I received this as an ARC from NetGalley in exchange for an honest review. ( )
  CynthiaMR | Aug 31, 2016 |
I'm not usually a huge fan of short stories (The Tsar of Love and Techno is, of course, the exception, although one could argue that it should be labeled as a novel, but I digress). In Hyde's collection, each story deals with the theme of paradise - paradise lost, finding paradise, establishing a new world, etc. The concept is great. There's Adam and Eve dealing with the aftermath of being kicked out of Eden, a daughter who has left her hippie parent's commune for a normal life, and a group of couples attempting to colonize Mars by repopulating, to name a few.

The stories are interesting, but I felt that the execution could have been better in places. There is a sense of unbalance - some stories have an identifiable plot, while others feel like an afterthought. The characters and plot are not important, take a backseat to the overall theme. I enjoyed the writing style, and there were moments of inspiration.

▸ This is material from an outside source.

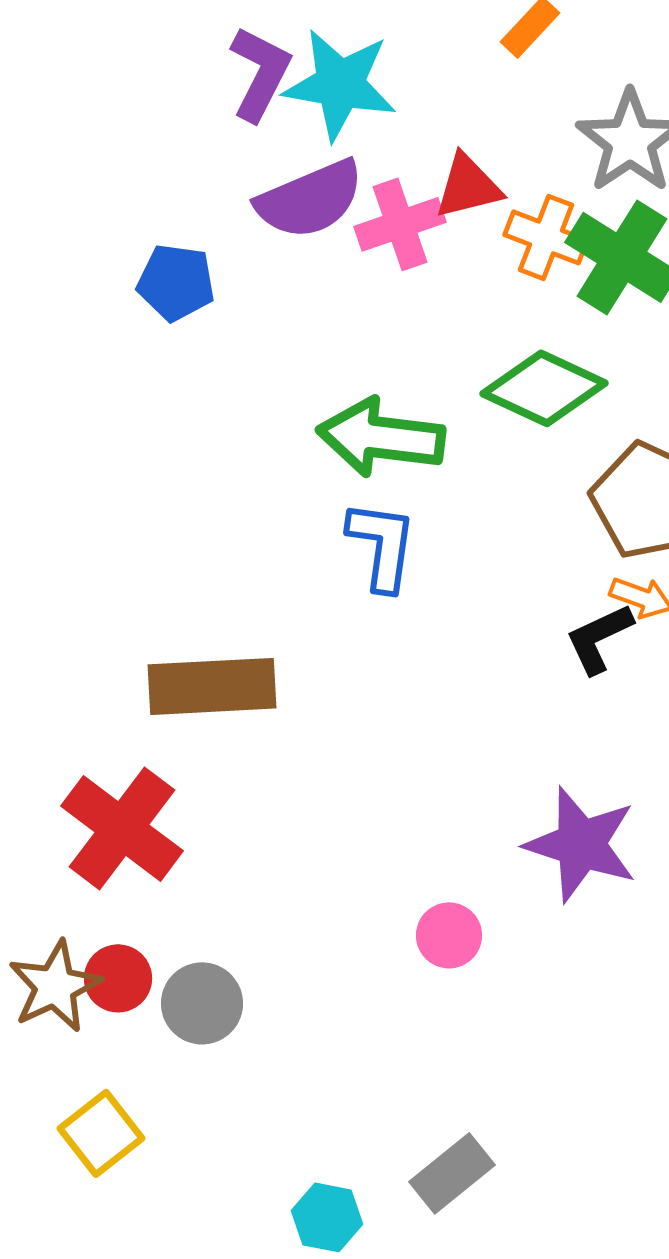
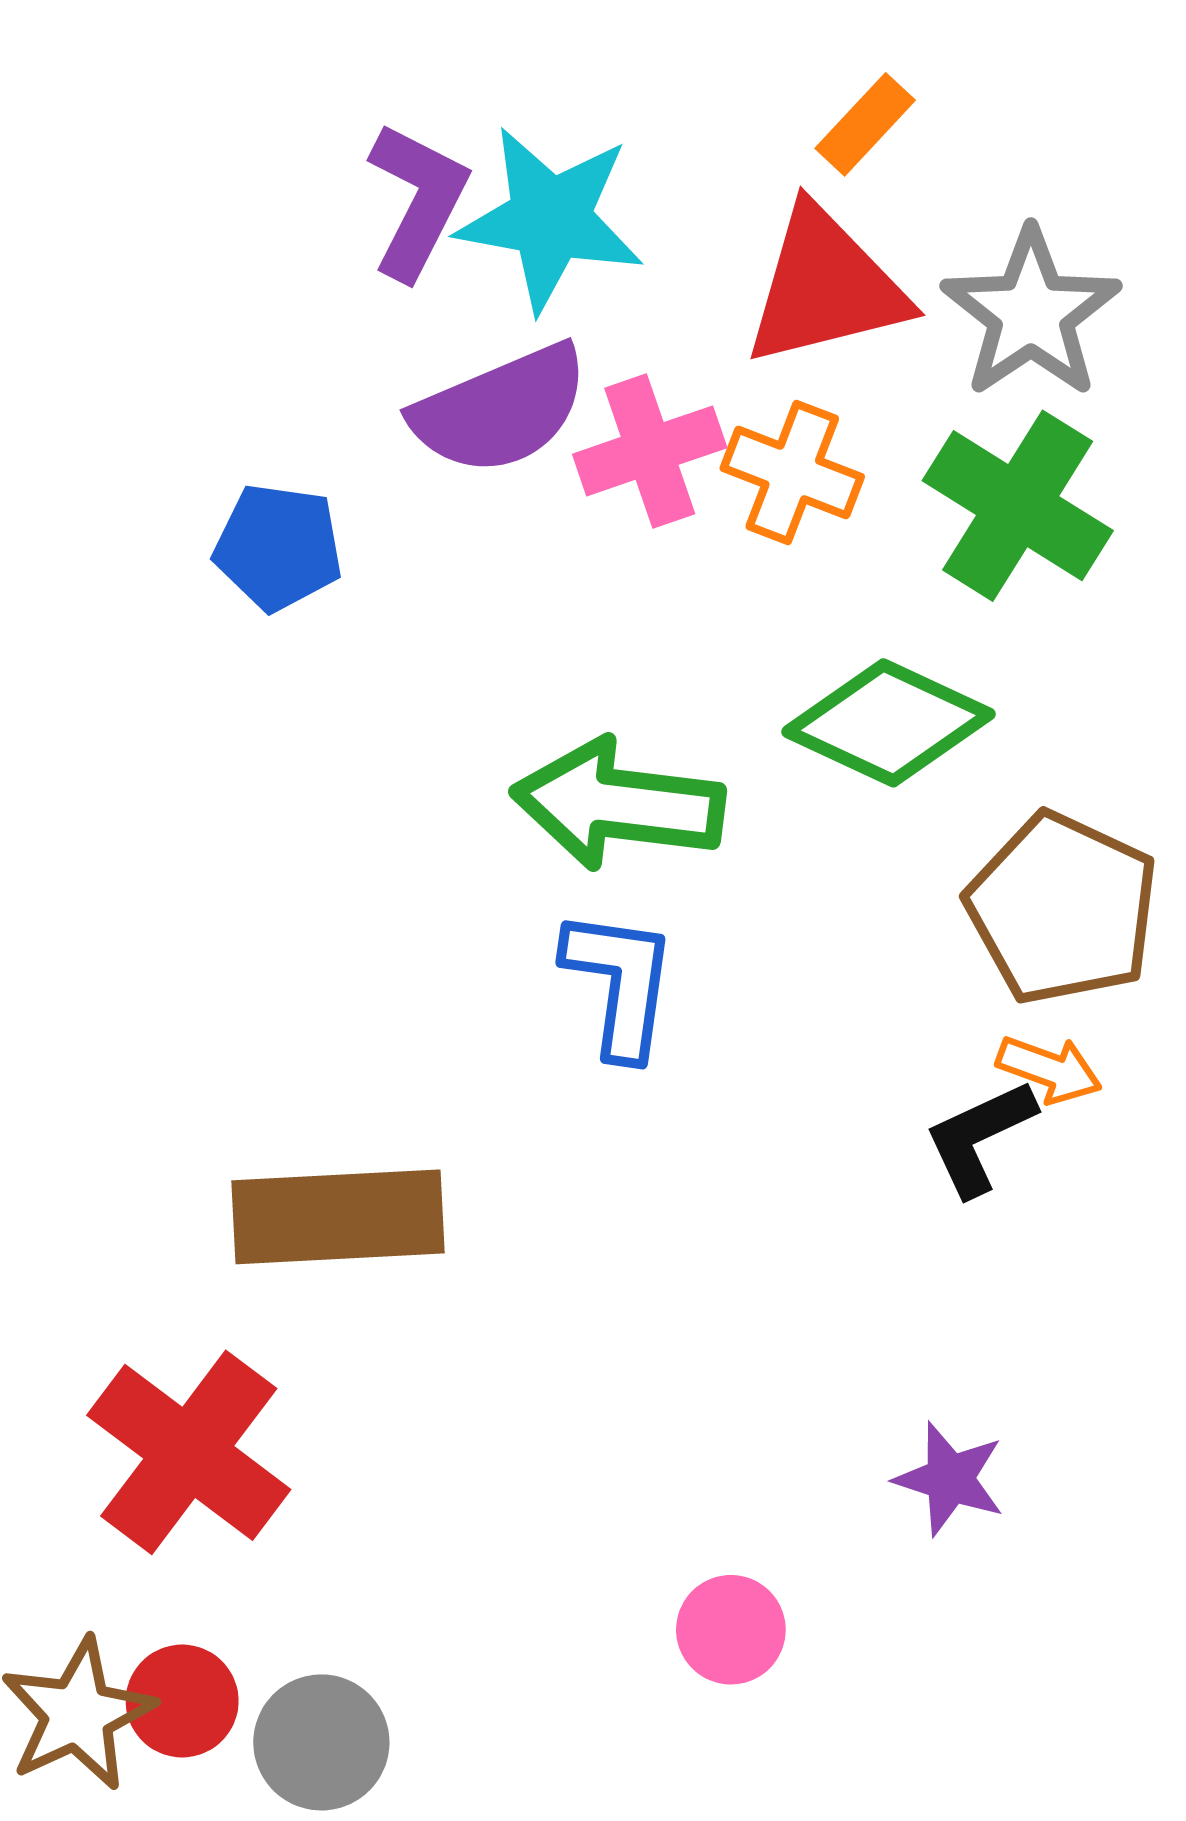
red triangle: (468, 186) -> (825, 287), moved, size x1.5
orange cross: (546, 237) -> (792, 472), moved
purple star: (581, 844) -> (950, 1479), size x0.6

Overall, this one was just ok for me.

Thank you to the publisher for providing me with an ARC through NetGalley in exchange for an honest review. ( )
  joyhclark | Aug 25, 2016 |
One new world is the mythical Eden, one is Mars, one a Caribbean basic training camp for eco-activists, another is a Shaker settlement in 19th-Century New England. All of Allegra Hyde’s stories in this sprightly and clever collection feature some version of humankind’s impulse to build a paradise. It’s a very impressive set of stories and I know the University of Iowa wouldn’t give the John Simmons Short Fiction award to just any collection.

Some stories tackle the theme head-on, like the opening piece, “After the Beginning.” It serves almost as an introductory piece, setting the theme. In it, Eve refers to her troublesome, preoccupied “husband,” but the clever author makes it clear that while a wrenching adjustment must be made on the couple's banishment from the Garden of Eden, they can now rely on themselves and each other, and dream of a new paradise. “Shark Fishing” takes a present-day look at a quasi-military camp set up to train the young and the privileged in environmental activism. This story introduces the idea that not all utopias are well-considered or altruistic.

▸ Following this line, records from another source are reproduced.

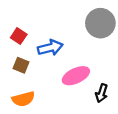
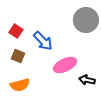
blue arrow: (50, 48) -> (43, 41), turned 60
black arrow: (102, 93) -> (87, 80), turned 84

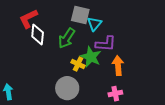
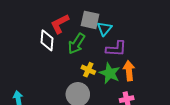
red L-shape: (28, 19) -> (60, 24), moved
green star: (91, 57) -> (110, 73), moved

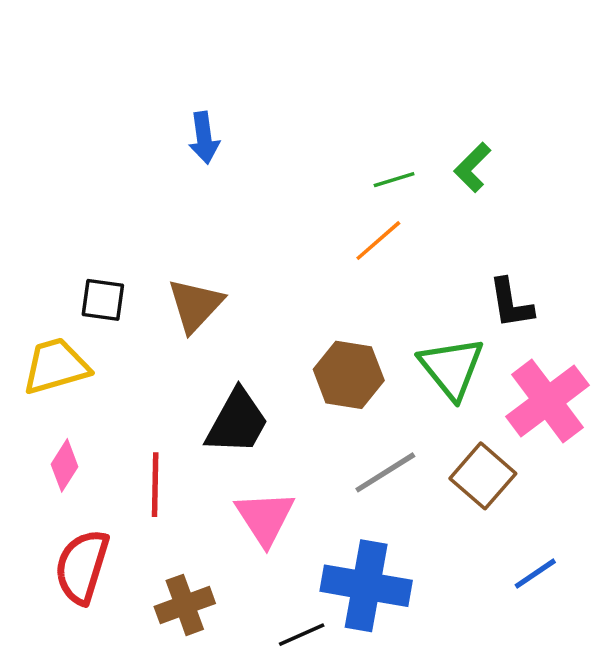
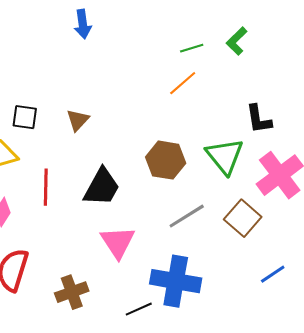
brown triangle: (195, 305) -> (78, 120), size x0.7
red line: (155, 485) -> (46, 187), moved

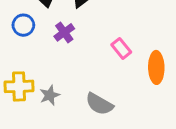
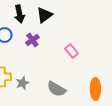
orange ellipse: (156, 67) -> (95, 89), moved

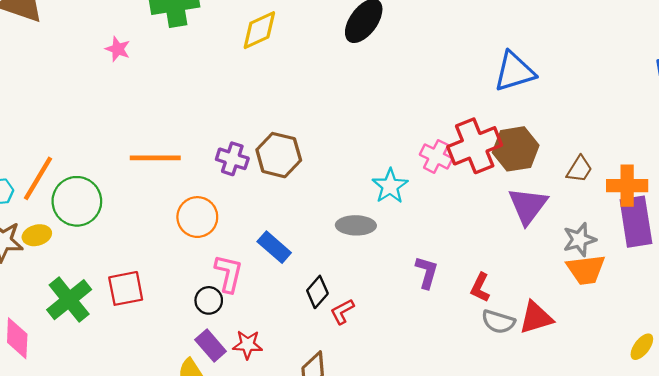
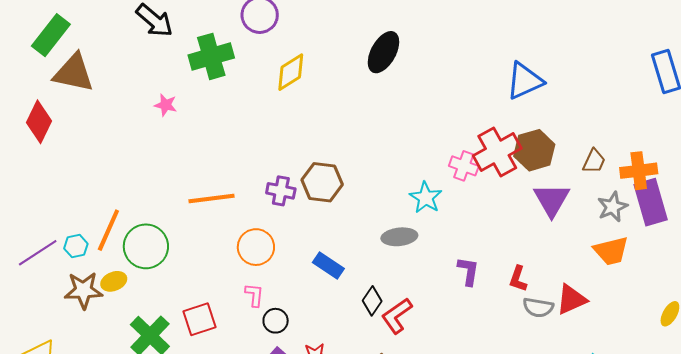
gray star: (579, 240) -> (612, 207), moved
pink L-shape: (229, 273) -> (254, 295), moved, size x0.7
red L-shape: (342, 312) -> (397, 316), size x1.5

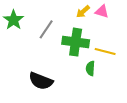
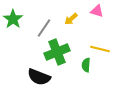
yellow arrow: (83, 11) -> (71, 19), moved
green cross: (76, 42) -> (57, 52), moved, turned -30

The story that deals most fully with this theme is “The Future Consequences of Present Actions.” It features an 19th Century idealist man who has moved on from one failed commune in Massachusetts to a settlement of Shakers. While there, he becomes embroiled in a controversy about his commitment to the community, is ostracized and loses his son in the process. For me, this and “Shark Fishing” are the most accomplished of these excellent pieces. They offer fresh views of the human conflicts that doom utopian dreams, and of the practical minutiae that without exception undermine the communist ideal.

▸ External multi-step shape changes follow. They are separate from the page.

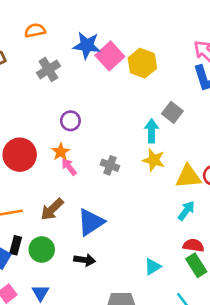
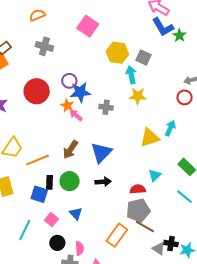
orange semicircle: (35, 30) -> (37, 15), moved
blue star: (87, 45) -> (80, 92), moved
yellow hexagon: (142, 63) -> (117, 53), moved
gray cross: (48, 69) -> (44, 46), turned -30
red circle: (20, 155) -> (37, 91), moved
yellow triangle: (188, 177) -> (150, 138), moved
red semicircle: (193, 245) -> (138, 189), moved

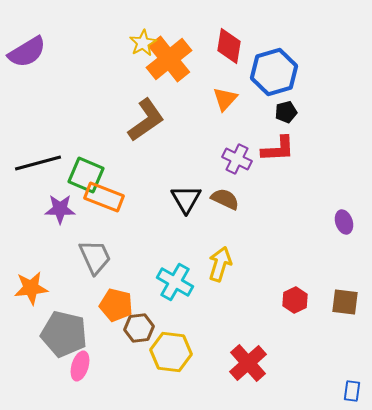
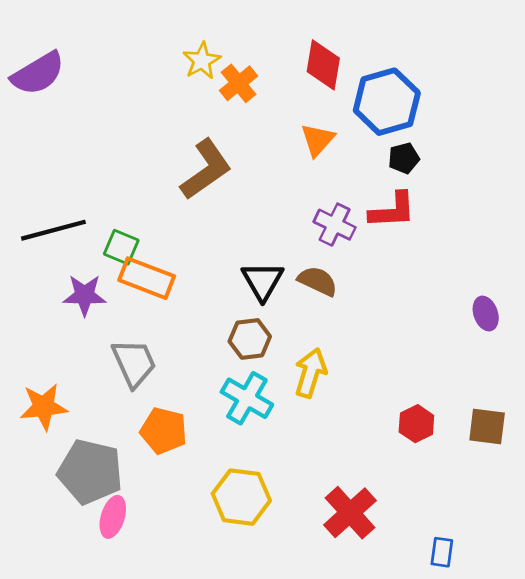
orange cross: (169, 59) -> (238, 83), size x0.6
green square: (86, 175) -> (121, 247), size x0.7
brown hexagon: (139, 328) -> (250, 339), moved
blue rectangle: (352, 391) -> (442, 552), moved

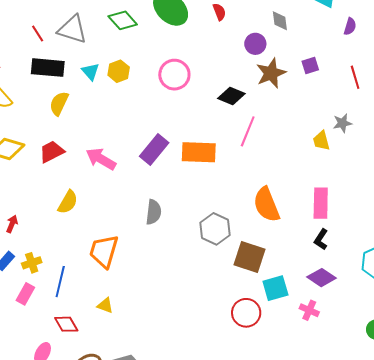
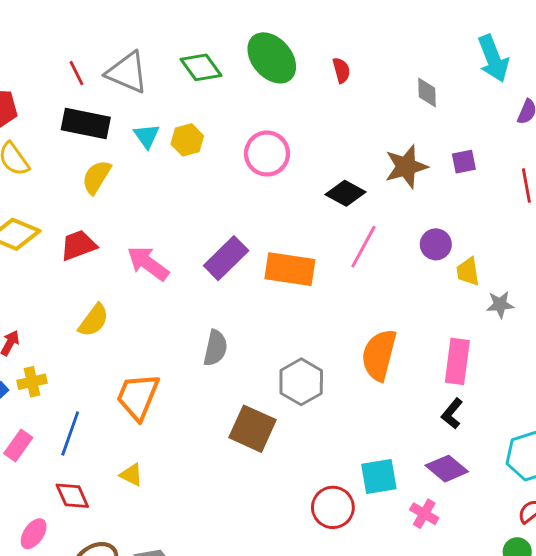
purple circle: (255, 44) -> (436, 244), moved
gray star: (342, 123) -> (500, 304), moved
orange semicircle: (266, 205) -> (379, 355), turned 30
brown square: (250, 257) -> (252, 429), moved
yellow cross: (32, 263) -> (32, 382), moved

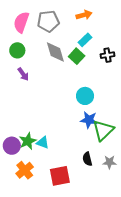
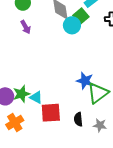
cyan circle: (85, 96) -> (72, 25), moved
red square: (60, 176) -> (51, 113), moved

The thread unifying these stories adds a level of meaning, particularly to those pieces that don’t deal directly with new Edens. The best case in point is “Ephemera.” In it we get an oblique view of one young man’s hope for a new world with the beautiful woman who searches for her missing daughter. This woman realizes the young man is just another lost child, and it makes her realize the hopelessness of her quest. She goes back to her home so he can return to his.

These stories pack wisdom and recognizable human striving and stumbling. Like all good short fiction, these stories offer sharp focus and leave us lasting images and wonder at the continued creativity in today’s narrative. Take this up, do not delay!